At the time it was acquired by Freelancer, Escrow was processing $US430m worth of payments. Last year it processed $US571m, a 33 per cent increase on the previous year. To date it has processed more than $US4 billion.
Freelancer has spent the past three years "rebuilding and modernising" the website, which launched in Australia a few months ago.
"It's a payment system. You can think of it in some ways like PayPal, but Escrow is used to sell things that are very complicated and expensive," Barrie says.
"Boats, cars, jewellery, sculpture, fine art, robotics equipment, animals, import-export. If you want to bring in 20 tonnes of alfalfa on a shipping container you can do it through Escrow."

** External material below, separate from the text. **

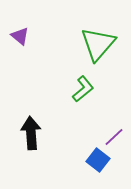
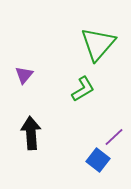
purple triangle: moved 4 px right, 39 px down; rotated 30 degrees clockwise
green L-shape: rotated 8 degrees clockwise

Today the company employs 72 people in five countries, mainly located in Australia but with its headquarters in San Francisco and offices in London, Buenos Aires and Manila.
Escrow gives both sides peace of mind by putting funds into trust with a third party, just as when buying and selling real estate.
"We've got 47 financial services licences around the world," Barrie says.
"It's a very complicated business to run. The benefit from a seller's perspective is you never have a chargeback or reversal because it goes into trust."
Depending on the industry vertical, the site offers "value-added services like post-inspection adjustments".
"For example, if you want to bring in 50 shipping containers from China but you're worried about the quality of the product, we bring goods in and inspect. If there's a defect rate above a certain amount (we can make a payment adjustment)."
Barrie says Escrow doesn't "really" have any direct competitors.
"The way you typically do things is go to a bank and arrange a letter of credit, or go to a lawyer to draft up an agreement and set up a trust account," he says.
"Typically import-export uses a letter of credit. This is so much simpler."
Since launching, however, Escrow's biggest money-spinner has been its domain name business.
"In the domain name space we have a phenomenal presence, almost a monopoly I'd say," Barrie says.
"SpaceX.com, Twitter.com, Uber.com, Instagram.com, Gmail.com, Chrome.com, Prime.com just sold to Amazon and so forth. The domain name industry is going gangbusters."
Buying and selling multimillion-dollar domain names can be a complicated process. "Sometimes you might have four different brokers (involved in the sale of a) A$20m domain name," he says.
Escrow's fees depend on the industry, but on average it takes about 1.45 per cent.
Fees range from 35 basis points for something like an aircraft to 1-2 per cent for a domain name, up to 3 per cent for a retail customer selling a wedding dress.
Barrie says there is a lot of innovation in the payments technology space but "most of it around buying and selling cups of coffee".
"Facial recognition, tapping your phone, maybe borrowing some money," he says. "Most of the PayPal variants (are developed by) 20-year-olds, and that's their experience. But this is for serious payments."